M. B. : Pour une entreprise qui souhaiterait adresser le sujet, et qui se demanderait quel pourrait être le modèle plateforme adapté, quels conseils leur donneriez-vous pour bien démarrer et se poser les bonnes questions ?
B.R. : Ce que je constate, c’est que la formation des décideurs est le meilleur moyen pour commencer. Permettre aux dirigeants de prendre un petit temps de recul pour faire l’effort de bien comprendre le modèle… C’est très important d’avoir une définition claire et partagée, une compréhension des concepts sous-jacents à la plateforme telles que les notions de masse critique, d’externalité, d’effet de réseau, etc. Avoir une équipe dirigeante qui a pu s’approprier cette nouvelle logique de création de valeur est le point de départ obligé avant de pouvoir formuler une bonne stratégie.
M.B. : Et quelle serait la deuxième étape ?

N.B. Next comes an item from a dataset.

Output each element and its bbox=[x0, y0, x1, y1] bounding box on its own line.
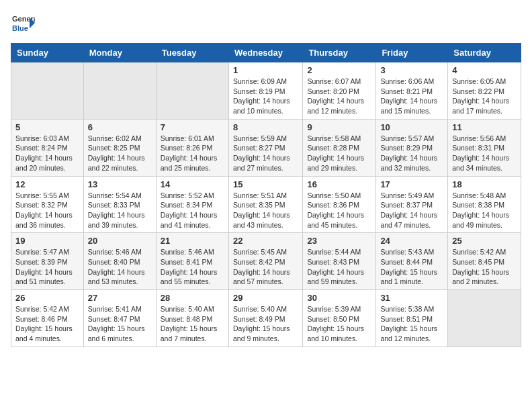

B.R. : Dans un second temps, il y a une étape de réflexion, de formulation des opportunités, d’identification des menaces dans son secteur et pour son entreprise. Parfois, la réponse stratégique n’est pas forcément d’ajouter une plateforme ou de devenir une plateforme (même si dans les faits ça l’est souvent aussi…). Plus simplement, ça peut être d’identifier comment mon entreprise pourrait s’insérer dans ce nouvel écosystème, où les plateformes digitales deviennent de nouveaux canaux de distribution, de nouvelles sources d’approvisionnement, de nouveaux supports à l’innovation (open innovation)… Cela peut être aussi de s’allier ou devenir partenaire avec des plateformes existantes. Tout cela fait partie d’une stratégie plateforme holistique qu’à peu près tous les business vont devoir mettre en œuvre et adresser, puisque l’on estime qu’à horizon 2025, près de 30 % de toutes les transactions économiques se feront par l’intermédiaire de plateformes. En outre les plateformes augmentent la résilience organisationnelle.
M.B. Vous avez suivi de nombreuses plateformes ces dix dernières années, quels sont les pièges à éviter, les erreurs à ne pas commettre ?
B.R. : Souvent, les entreprises établies ont du mal lors de la phase d’investissement car leurs processus internes, très adaptés à leurs activités courantes, ne fonctionnent pas dans le cadre du développement d’un modèle de plateforme. Les modes de pensée doivent donc évoluer du mode ‘linéaire’ vers celui des ‘écosystèmes’. Nous avons également vu beaucoup de sociétés (startups ou établies) se lancer directement dans le développement logiciel avant d’avoir bien réfléchi au design business de la plateforme. C’est malheureusement bien souvent une cause d’échec. Enfin, lorsque les besoins sont bien compris, je recommande de commencer par un MVP et d’itérer. Il existe maintenant de nombreuses briques technologiques qui permettent de tester les concepts avant de se lancer dans du développement.